Given information Block Start

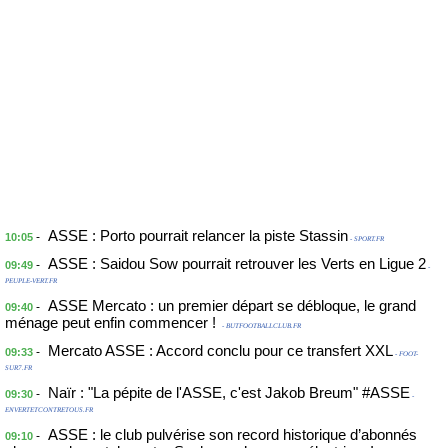
ASSE : Porto pourrait relancer la piste Stassin
-
10:05
- SPORT.FR
ASSE : Saidou Sow pourrait retrouver les Verts en Ligue 2
-
09:49
-
PEUPLE-VERT.FR
ASSE Mercato : un premier départ se débloque, le grand
-
09:40
ménage peut enfin commencer !
- BUTFOOTBALLCLUB.FR
Mercato ASSE : Accord conclu pour ce transfert XXL
-
09:33
- FOOT-
SUR7.FR
Naïr : "La pépite de l'ASSE, c'est Jakob Breum" #ASSE
-
09:30
-
ENVERTETCONTRETOUS.FR
ASSE : le club pulvérise son record historique d’abonnés
-
09:10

Given information Block End

- _Task statement_: Would you return all of the data above word for word, omitting every picture?

- _Output_:
ASSE : Porto pourrait relancer la piste Stassin
-
10:05
- SPORT.FR
ASSE : Saidou Sow pourrait retrouver les Verts en Ligue 2
-
09:49
-
PEUPLE-VERT.FR
ASSE Mercato : un premier départ se débloque, le grand
-
09:40
ménage peut enfin commencer !
- BUTFOOTBALLCLUB.FR
Mercato ASSE : Accord conclu pour ce transfert XXL
-
09:33
- FOOT-
SUR7.FR
Naïr : "La pépite de l'ASSE, c'est Jakob Breum" #ASSE
-
09:30
-
ENVERTETCONTRETOUS.FR
ASSE : le club pulvérise son record historique d’abonnés
-
09:10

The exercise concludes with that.